Frances is an amusingly awkward young woman (who her friend dubs ‘undateable’) drifting between her student-like lifestyle and ever approaching adult responsibilities.
Baumbatch’s feature has a real sense of authenticity and addresses issues that many young people will undoubtedly feel after moving on from years of studying. We see Frances’ best friend move into a serious relationship, her struggle to make her career as a dancer work out, and her failure to connect with adults. These are showcased through Gerwig and Baumbatch’s smart screenplay and Gerwig’s immediately likeable and rich performance. Whilst it does have a tendency to drift Frances Ha ultimately works because Frances is a character that simply finds herself drifting through life.
There’s a great self-awareness to Frances Ha – it is clear that she is incredibly awkward (hilariously showcased on one scene where she attempts to play fights with someone who does not get her) – yet this is what makes her such a fascinating and undeniably watchable protagonist. There is something admirable about such a lost and aimless character in today’s nine-to-five society, but she is also one driven by fun and expression. Gerwig packs her performance with a slight sensitivity and manages to craft a sense of sympathy in a role that may have lacked it in an another actor’s hands.

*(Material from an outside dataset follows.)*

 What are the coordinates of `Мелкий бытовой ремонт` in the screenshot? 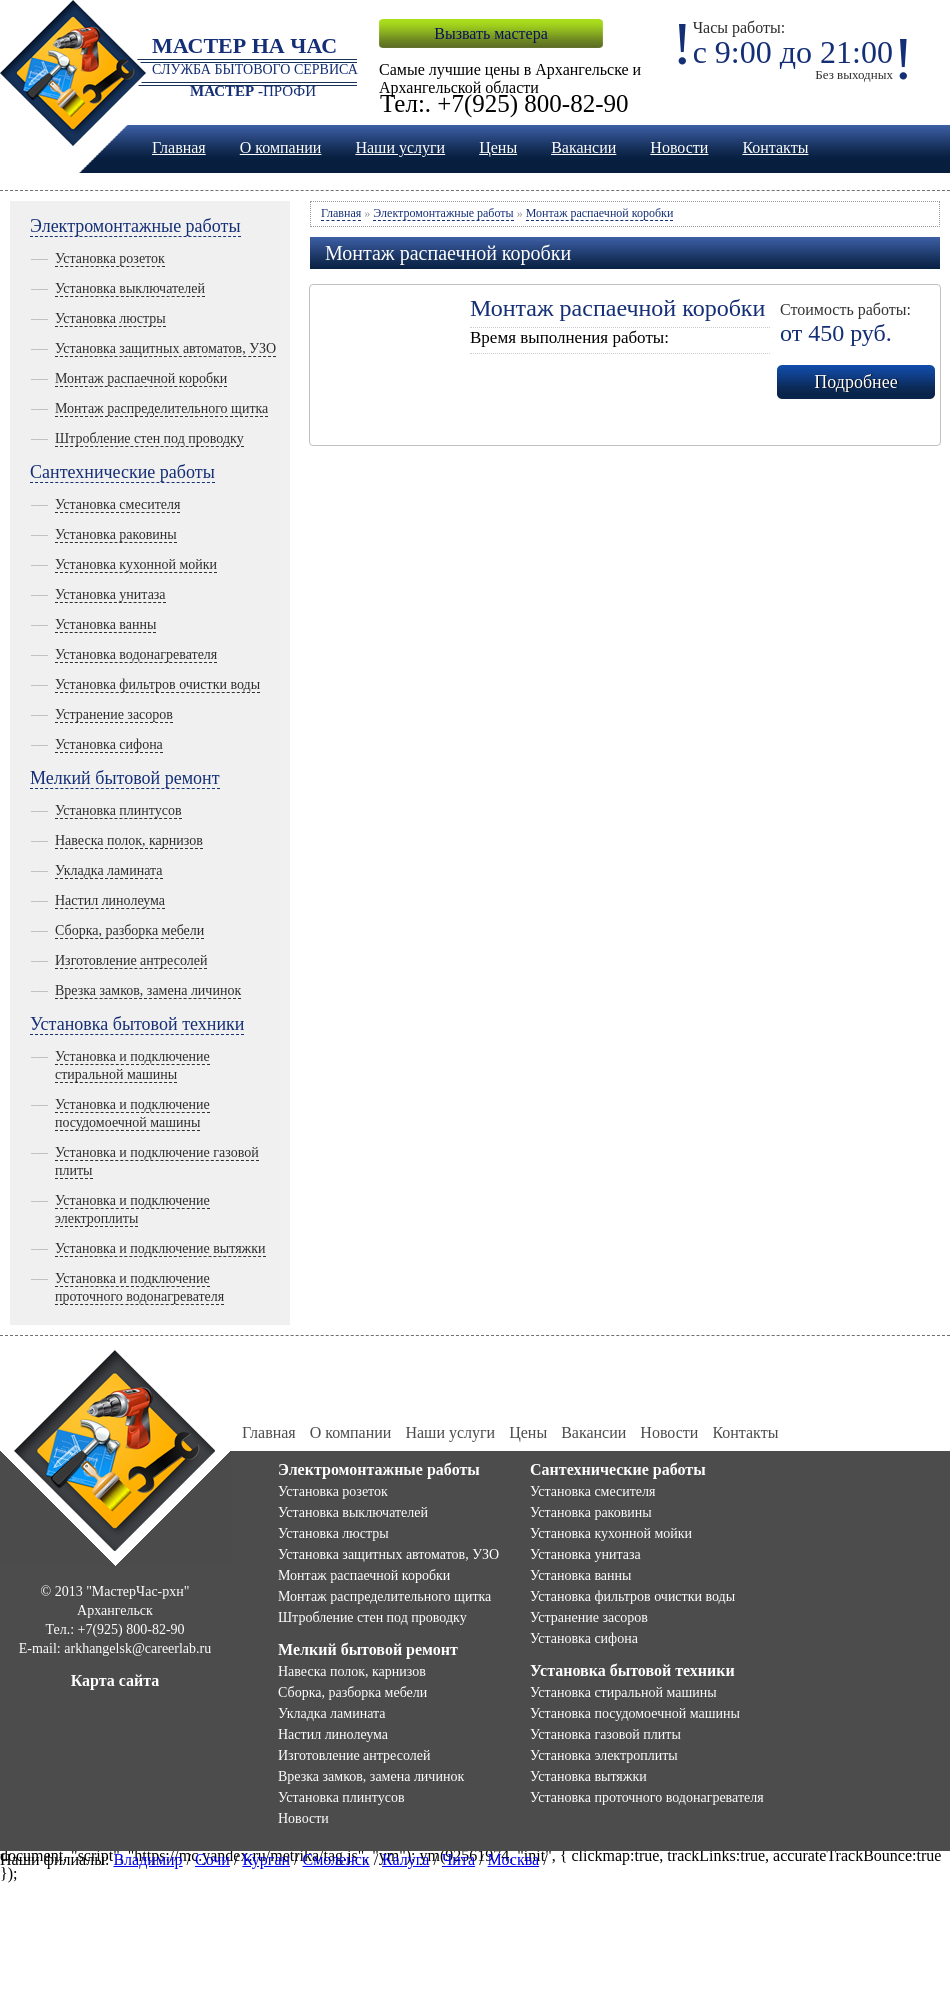 It's located at (125, 778).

The setting of New York and black and white style immediately echoes the charm of Woody Allen’s earlier features, whilst Baumbach appears inspired from the likes of the French New Wave to Lena Dunham’s Girls. Baumbach’s soft, intimate direction crafts a delicate sense of breezy light-heartedness which makes Frances Ha a very absorbing watch.
Frances Ha‘s charming aesthetic and amusing yet sympathetic narrative and characters results in a stellar concoction, perfectly channelled through Gerwig’s pitch perfect leading performance. Frances Ha is a film viewers will be unlikely to forget.